# GOAL OF THE EXERCISE
Copy each line of the records below that has "información" in it.

━━━ EXTRACTED MATERIAL ━━━

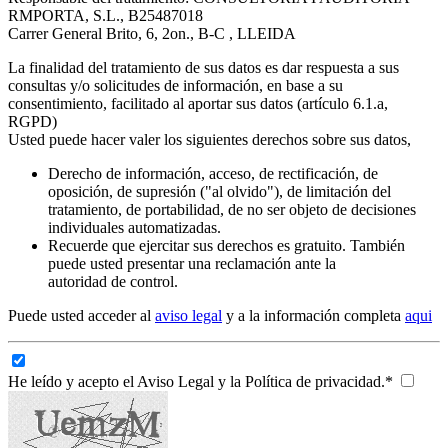
RMPORTA, S.L., B25487018
Carrer General Brito, 6, 2on., B-C , LLEIDA
La finalidad del tratamiento de sus datos es dar respuesta a sus
consultas y/o solicitudes de información, en base a su
consentimiento, facilitado al aportar sus datos (artículo 6.1.a,
RGPD)
Usted puede hacer valer los siguientes derechos sobre sus datos,
Derecho de información, acceso, de rectificación, de
oposición, de supresión ("al olvido"), de limitación del
tratamiento, de portabilidad, de no ser objeto de decisiones
individuales automatizadas.
Recuerde que ejercitar sus derechos es gratuito. También
puede usted presentar una reclamación ante la
autoridad de control.
Puede usted acceder al
aviso legal
y a la información completa
aqui
He leído y acepto el Aviso Legal y la Política de privacidad.*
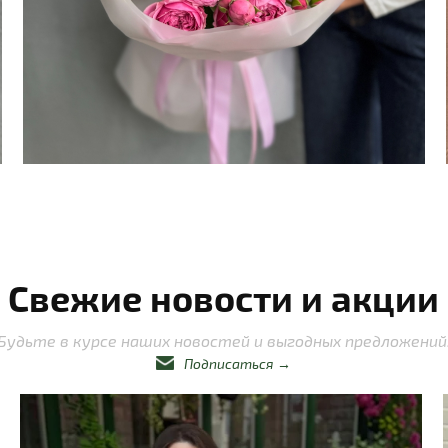
Свежие новости и акции
Будьте в курсе наших новостей и выгодных предложений
Подписаться
→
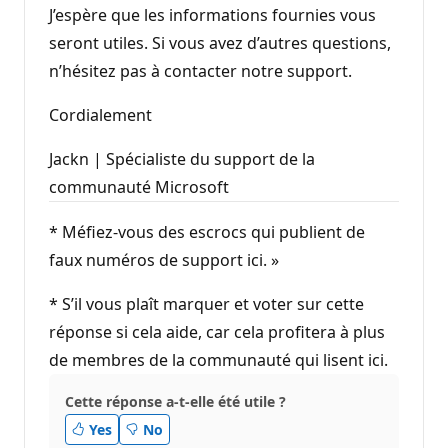
J’espère que les informations fournies vous
seront utiles. Si vous avez d’autres questions,
n’hésitez pas à contacter notre support.
Cordialement
Jackn | Spécialiste du support de la
communauté Microsoft
* Méfiez-vous des escrocs qui publient de
faux numéros de support ici. »
* S’il vous plaît marquer et voter sur cette
réponse si cela aide, car cela profitera à plus
de membres de la communauté qui lisent ici.
Cette réponse a-t-elle été utile ?
Yes
No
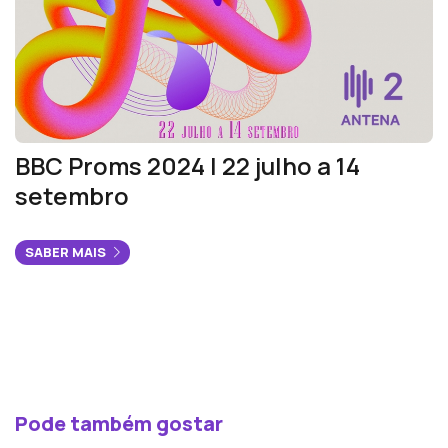
BBC Proms 2024 | 22 julho a 14
setembro
SABER MAIS
Pode também gostar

━━━

# SOLUTION
consultas y/o solicitudes de información, en base a su
Derecho de información, acceso, de rectificación, de
y a la información completa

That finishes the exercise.